BEGIN
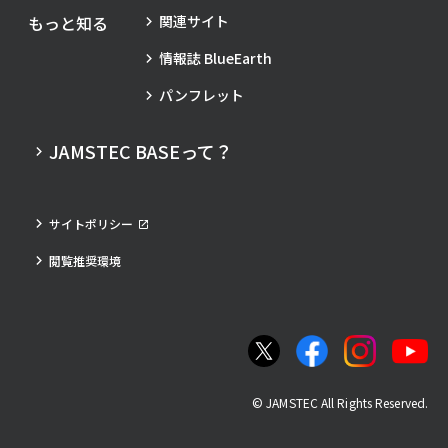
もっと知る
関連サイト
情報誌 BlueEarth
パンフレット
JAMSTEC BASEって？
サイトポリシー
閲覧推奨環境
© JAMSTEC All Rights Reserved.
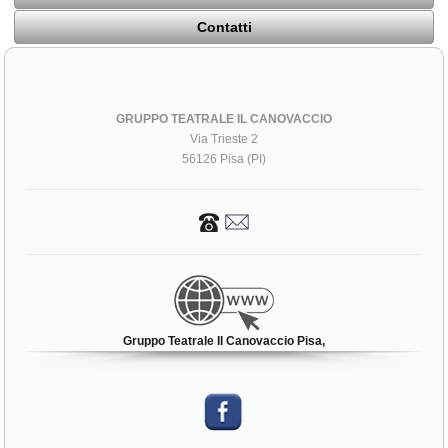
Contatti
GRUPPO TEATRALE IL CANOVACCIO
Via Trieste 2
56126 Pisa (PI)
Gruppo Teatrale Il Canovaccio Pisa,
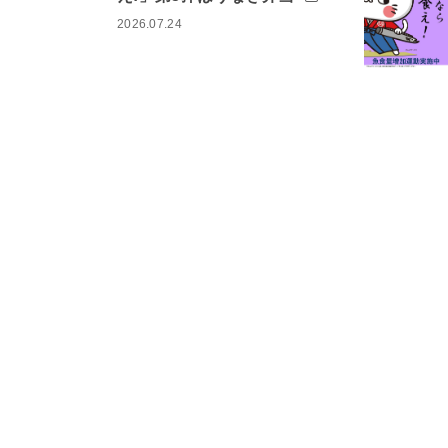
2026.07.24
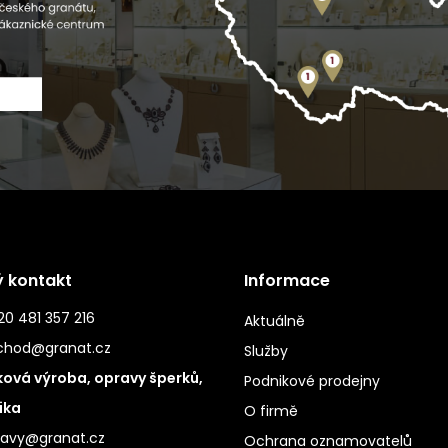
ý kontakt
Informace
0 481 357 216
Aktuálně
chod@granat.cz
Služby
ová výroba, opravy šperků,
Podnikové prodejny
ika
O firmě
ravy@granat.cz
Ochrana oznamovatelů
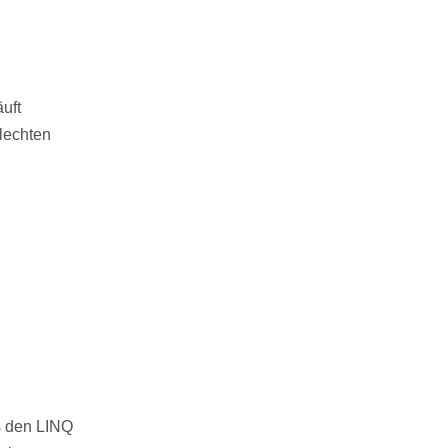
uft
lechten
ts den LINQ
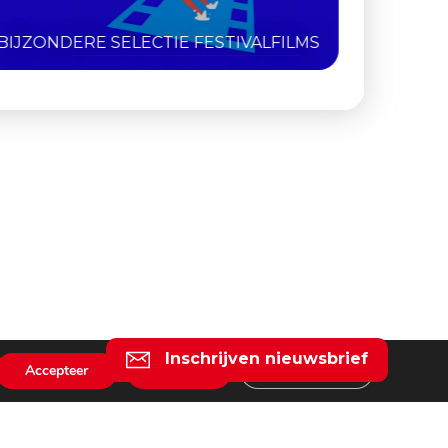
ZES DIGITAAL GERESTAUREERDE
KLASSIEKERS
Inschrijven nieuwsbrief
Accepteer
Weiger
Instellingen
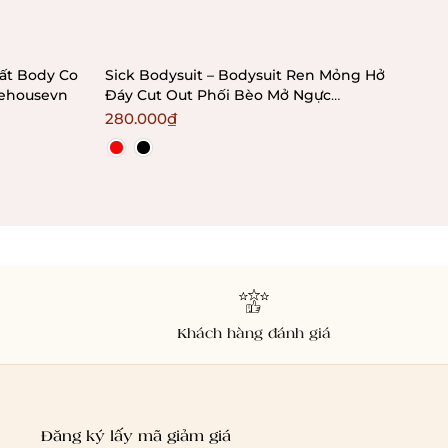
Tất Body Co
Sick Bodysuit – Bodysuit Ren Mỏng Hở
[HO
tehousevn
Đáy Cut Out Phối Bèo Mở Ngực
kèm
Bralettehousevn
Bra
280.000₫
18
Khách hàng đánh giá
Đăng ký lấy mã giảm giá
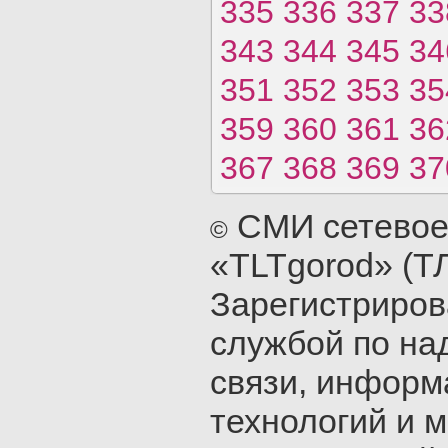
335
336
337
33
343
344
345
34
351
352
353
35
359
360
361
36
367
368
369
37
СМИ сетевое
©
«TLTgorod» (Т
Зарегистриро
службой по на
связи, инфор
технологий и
END
* [Problem]: Go through the data above and transcribe it in full, omitting any image.

* [Final answer]:
もっと知る
関連サイト
情報誌 BlueEarth
パンフレット
JAMSTEC BASEって？
サイトポリシー
閲覧推奨環境
© JAMSTEC All Rights Reserved.
Contatti
GRUPPO TEATRALE IL CANOVACCIO
Via Trieste 2
56126 Pisa (PI)
Gruppo Teatrale Il Canovaccio Pisa,
2026.07.24
ý kontakt
Informace
0 481 357 216
Aktuálně
chod@granat.cz
Služby
ová výroba, opravy šperků,
Podnikové prodejny
ika
O firmě
ravy@granat.cz
Ochrana oznamovatelů
uft
lechten
ts den LINQ
ZES DIGITAAL GERESTAUREERDE
KLASSIEKERS
Inschrijven nieuwsbrief
Accepteer
Weiger
Instellingen
Tất Body Co
Sick Bodysuit – Bodysuit Ren Mỏng Hở
[HO
tehousevn
Đáy Cut Out Phối Bèo Mở Ngực
kèm
Bralettehousevn
Bra
280.000₫
18
Khách hàng đánh giá
Đăng ký lấy mã giảm giá
335
336
337
33
343
344
345
34
351
352
353
35
359
360
361
36
367
368
369
37
СМИ сетевое
©
«TLTgorod» (Т
Зарегистриро
службой по на
связи, инфор
технологий и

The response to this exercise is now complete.